Вопрос таксистки иглой проткнул мои фантазии. Страх, который на несколько минут удалось обуздать, вновь взял верх.
— Пятьдесят восемь двадцать один, — мой голос прозвучал сдавленно. Таксистка нервно на меня посмотрела, видимо, опасаясь какого-нибудь приступа.
— Тогда приехали, — она хотела поскорее от меня избавиться — вероятно, надеялась, что я не потребую сдачи.
— Спасибо, — прошептал я. Не нужно бояться, напомнил я себе. Я знал, что дом пуст. Необходимо было торопиться: меня ждет мама, она в ужасе, а возможно, уже пострадала… и надеется на меня.
Подбежав к двери, я на автомате протянул руку, чтобы достать из-под карниза ключ. Внутри было темно, пусто, обычно. Знакомый до боли запах чуть не выбил меня из колеи. Показалось, что мама должна быть где-то рядом, прямо в соседней комнате, но я знал, что это не так.
Я кинулся к телефону, по пути включив свет на кухне. Там, на доске для записей, мелким аккуратным почерком был записан десятизначный номер телефона. Пальцы не слушались, и я ошибался. Пришлось нажать на сброс и начать сначала. В этот раз я сосредоточился только на цифрах и внимательно набирал номер, касаясь кнопок по очереди. Я справился. Дрожащей рукой поднес трубку к уху и услышал только один гудок.
— Привет, Бо, — ответил тот легкий голос. — Это было очень быстро. Я впечатлена.
— С моей мамой все в порядке?
— С ней все просто отлично. Не волнуйся, Бо, я ничего против нее не имею. Разве что ты приехал не один, — это прозвучало весело и беспечно.
— Я один. — Никогда в жизни я не был до такой степени один.
— Очень хорошо. Итак, ты знаешь балетную студию прямо за углом от твоего дома?
— Да, я знаю, как туда добраться.
— Ну, тогда до скорой встречи.
Я повесил трубку.
Выбежав из комнаты, я выскочил на улицу, в утреннюю жару.
Я практически видел боковым зрением, как мама стоит в тени большого эвкалипта, где я играл ребенком. Или склоняется над небольшим клочком земли вокруг почтового ящика — клумбой, неизменно становившейся кладбищем для цветов, которые мама пыталась вырастить. Воспоминания были куда лучше любой реальности, с которой мне сегодня придется столкнуться. Но я помчался от них прочь.
Мне казалось, что я бегу очень медленно, как по мокрому песку — словно не получая достаточной опоры от бетона пешеходной дорожки. Время от времени я запутывался в собственных ногах, один раз упал, успев подставить руки и ободрав их о тротуар, но тут же вскочил и снова бросился вперед. Наконец я добрался до угла. Остался всего один квартал… я бежал задыхаясь, по лицу струился пот. Солнечные лучи жгли кожу, слишком яркие, они отражались от белого бетона, ослепляя меня.
Свернув за последний угол, на Кактус, я увидел студию, которая выглядела в точности такой, какой я ее помнил. Парковка у входа была пуста, вертикальные жалюзи на всех окнах закрыты. Я больше не мог бежать — дыхание отказало; страх победил меня. Я стал думать о маме, чтобы заставить себя продолжать переставлять ноги, одну за другой.
Приблизившись, я увидел объявление, прикрепленное к двери с внутренней стороны. На ярко-розовом листе бумаги было написано от руки, что танцевальная студия закрыта на весенние каникулы. Дотронувшись до ручки, я осторожно потянул ее на себя. Дверь была не заперта. Я с трудом перевел дыхание и открыл ее.
В темном и пустом прохладном холле тихо гудел кондиционер.

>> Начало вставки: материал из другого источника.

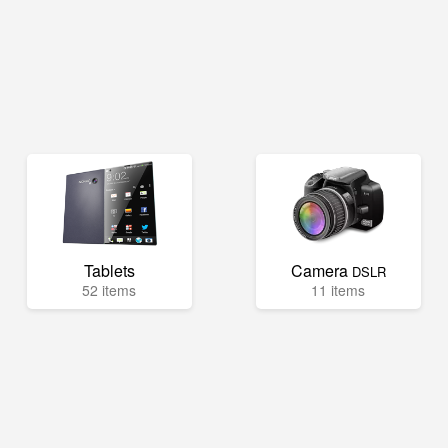
Tablets
Camera
DSLR
52 items
11 items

Пластиковые стулья были составлены друг на друга вдоль стен, ковровое покрытие выглядело влажным. Через открытое смотровое окошко я увидел, что в западном танцевальном классе тоже темно. А восточный зал, побольше, — тот самый, из видения Арчи, — был освещен. Но жалюзи на окнах были закрыты.

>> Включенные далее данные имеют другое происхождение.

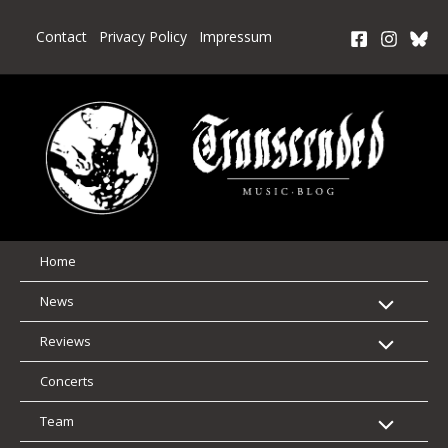
Skip
to
Contact
Privacy Policy
Impressum
content
Home
News
Reviews
Concerts
Team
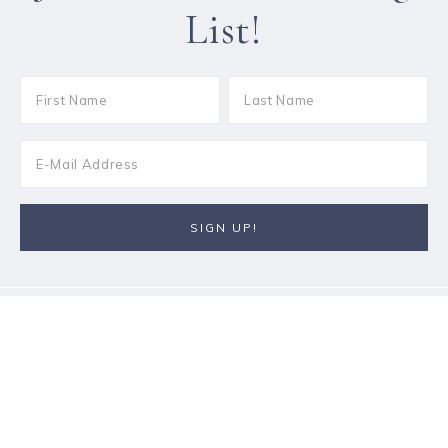
List!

Охвативший меня ужас был таким сильным, что буквально сковал меня. Я больше не мог заставить себя двигаться.
Но тут меня позвала мама.
— Бо? Бо? — тот же панический тон. Я помчался к двери, на звук ее голоса.
— Бо, ты напугал меня! Никогда так больше со мной не поступай! — продолжила она, когда я вбежал в длинный зал с высоким потолком.

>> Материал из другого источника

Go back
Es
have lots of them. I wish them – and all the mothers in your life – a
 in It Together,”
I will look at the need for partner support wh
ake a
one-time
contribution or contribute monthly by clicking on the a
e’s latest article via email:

Я озирался по сторонам, пытаясь определить, откуда доносится голос. Услышав мамин смех, я повернулся на звук.
Вот она, на экране телевизора, с облегчением ерошит мои волосы. День Благодарения, а мне двенадцать. Мы ездили в Калифорнию, к бабушке, за год до ее смерти. Однажды пошли на пляж, и я слишком сильно перегнулся за ограждение пирса. Мама увидела, как я болтаю ногами, пытаясь вернуть равновесие, и в ужасе закричала: «Бо? Бо?»